TASK DIRECTIONS.
What is needed is an exact copy of the lines from the one containing "800-537-8231" through the last line of the entries below, both included.

(Stored data entries)
⟨
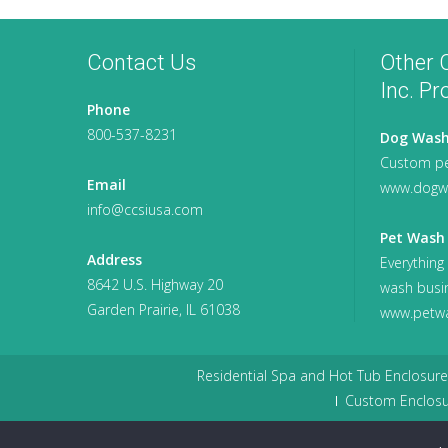
Contact Us
Other C
Inc. Pr
Phone
800-537-8231
Dog Wash
Custom pe
Email
www.dogw
info@ccsiusa.com
Pet Wash 
Address
Everything
8642 U.S. Highway 20
wash busi
Garden Prairie, IL 61038
www.petwa
Residential Spa and Hot Tub Enclosure
Custom Enclosu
⟩
SOLUTION FOR THIS EXERCISE.
800-537-8231
Dog Wash
Custom pe
Email
www.dogw
info@ccsiusa.com
Pet Wash 
Address
Everything
8642 U.S. Highway 20
wash busi
Garden Prairie, IL 61038
www.petwa
Residential Spa and Hot Tub Enclosure
Custom Enclosu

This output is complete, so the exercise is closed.